L'expression «images en mouvement» désigne tout ensemble d'images en mouvement enregistrées par n'importe quel moyen et sur n'importe quel support, accompagnées ou non de son, capables de donner une impression de mouvement.

(17)

L'expression «œuvre cinématographique» désigne un ensemble d'images en mouvement, quelle qu'en soit la durée, en particulier les œuvres cinématographiques de fiction, les dessins animés et les documentaires, destiné à être projeté dans des cinémas.

(18)

L'expression «œuvres cinématographiques faisant partie de leur patrimoine audiovisuel» désigne des productions cinématographiques, y compris des coproductions avec d'autres États membres et/ou des pays tiers, qu'un État membre, ou l'organisme qu'il a désigné à cet effet, a qualifiées comme telles, selon des critères objectifs, transparents et non discriminatoires.
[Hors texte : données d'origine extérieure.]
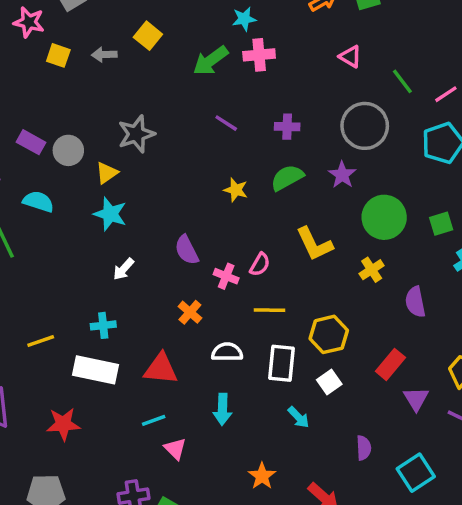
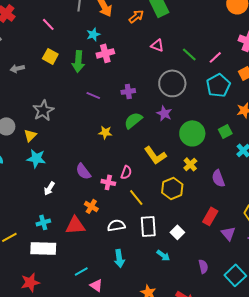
yellow square: (148, 36) -> (50, 56), moved
green arrow: (211, 61) -> (78, 61), turned -40
yellow line: (270, 310) -> (136, 197), turned 60
yellow hexagon: (329, 334) -> (172, 188), moved
red triangle: (161, 369) -> (75, 225), moved

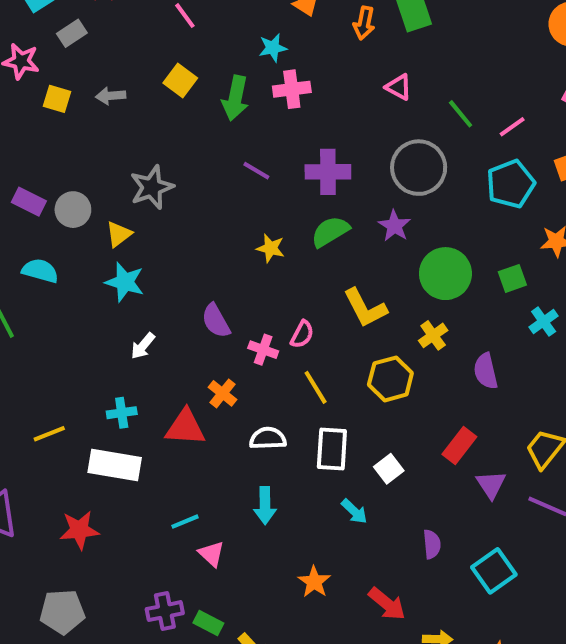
orange arrow: (136, 16) -> (364, 23), turned 133
purple cross: (128, 91) -> (328, 172), size x1.5

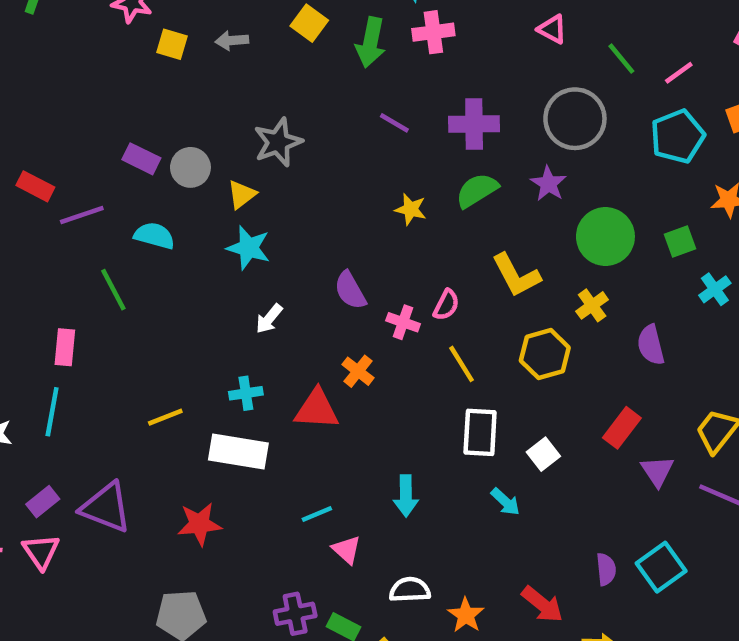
white semicircle: (268, 438) -> (410, 590), moved
purple semicircle: (432, 544) -> (606, 569), moved
orange star: (314, 582) -> (466, 615), moved

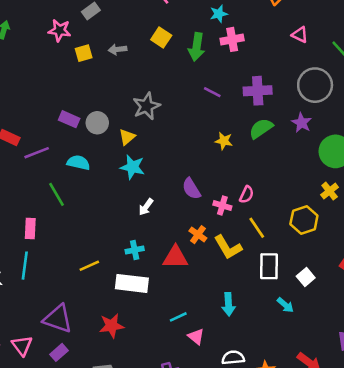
yellow square: (172, 44) -> (84, 53), turned -30
yellow L-shape: (516, 275) -> (228, 247), moved
purple rectangle: (43, 502) -> (59, 352), moved

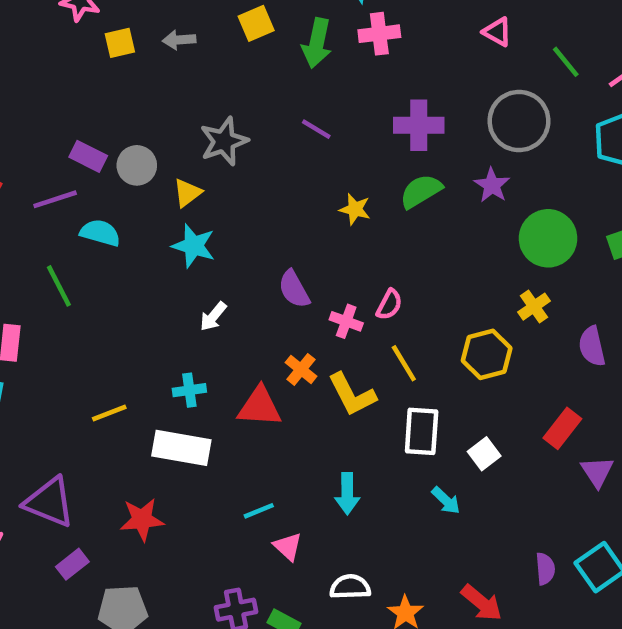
yellow square: (161, 37) -> (256, 23), turned 30
purple line: (212, 92) -> (316, 129), moved
purple line: (37, 153) -> (55, 199), moved
purple rectangle: (59, 352) -> (72, 564), moved

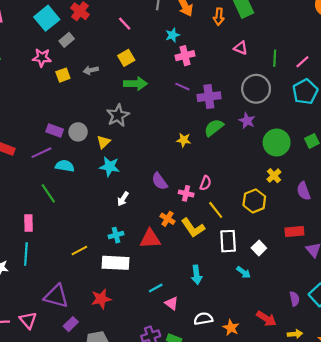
green arrow: (317, 43) -> (135, 84), moved, turned -95
green line: (566, 62) -> (275, 58), turned 49
purple line: (316, 129) -> (182, 87), moved
red rectangle: (562, 428) -> (294, 231), turned 54

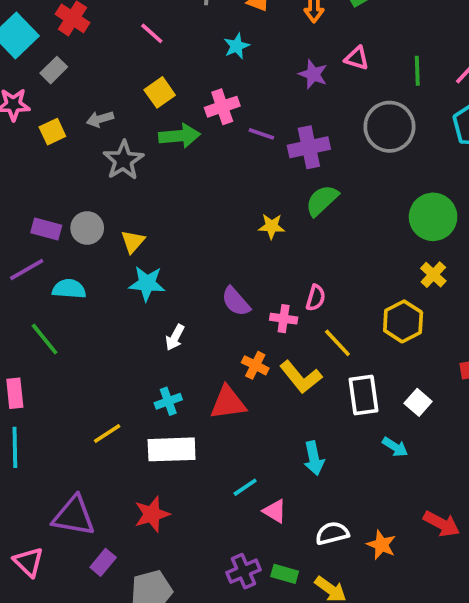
pink cross: (185, 56) -> (222, 107), moved
gray star: (118, 115) -> (123, 160), moved
purple star: (247, 121) -> (313, 74), moved

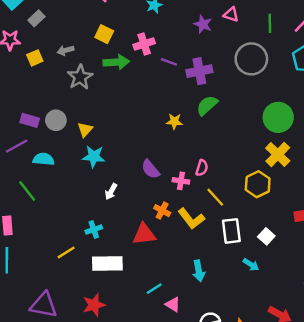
yellow square: (160, 92) -> (104, 34), turned -30
yellow cross: (433, 275) -> (278, 154), size x1.5
cyan cross: (168, 401) -> (94, 230), moved

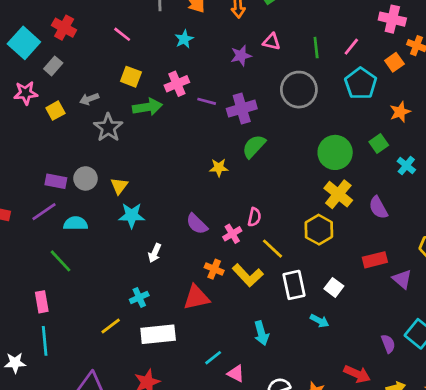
purple star: (203, 24) -> (241, 56), turned -30
pink cross: (181, 181) -> (232, 234), turned -35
Les patrimoines audiovisuels des États membres, considérés ensemble, constituent le patrimoine audiovisuel européen.

(19)

Pour assurer la transmission du patrimoine cinématographique européen aux générations à venir, il est nécessaire de le collecter, de le cataloguer, de le préserver et de le restaurer de manière systématique, en conformité, dans tous les cas, avec les droits d'auteur et les droits voisins.

(20)

Le patrimoine cinématographique européen devrait être rendu plus accessible à des fins pédagogiques, culturelles et de recherche ou à d'autres fins non commerciales de nature similaire, en conformité, dans tous les cas, avec les droits d'auteur et les droits voisins.

(21)

Le transfert de la possession d'œuvres cinématographiques à des organismes se consacrant à leur archivage n'implique pas le transfert du droit d'auteur ou des droits voisins.

(22)

L'article 5, paragraphe 2, point c), de la directive 2001/29/CE du Parlement européen et du Conseil du 22 mai 2001 sur l'harmonisation de certains aspects du droit d'auteur et des droits voisins dans la société de l'information (8) énonce que les États membres ont la faculté de prévoir des exceptions ou des limitations en ce qui concerne des actes de reproduction spécifiques effectués par des bibliothèques accessibles au public ou par des archives, qui ne recherchent aucun avantage commercial ou économique direct ou indirect,

PRENNENT NOTE DE L'INTENTION DE LA COMMISSION:

1.

d'envisager d'obliger les bénéficiaires d'un financement communautaire à déposer une copie des films européens ayant bénéficié d'un financement communautaire dans au moins une archive nationale;

2.

de soutenir la coopération entre des organismes désignés;

3.

d'envisager le financement de projets de recherche dans les domaines de la préservation à long terme et de la restauration de films;

4.

de promouvoir la normalisation au niveau européen du catalogage des films, dans le but d'améliorer l'interopérabilité des bases de données, y compris en cofinançant des projets de normalisation et en intensifiant l'échange de bonnes pratiques, tout en respectant la diversité linguistique;

5.

de faciliter la négociation d'un modèle de contrat au niveau européen entre des organismes désignés et des titulaires de droits, fixant les conditions dans lesquelles des organismes désignés peuvent rendre accessibles au public des œuvres cinématographiques déposées;

6.

de contrôler et d'évaluer dans quelle mesure les mesures exposées dans la présente recommandation fonctionnent de manière efficace, ainsi que d'envisager la nécessité d'entreprendre des actions complémentaires.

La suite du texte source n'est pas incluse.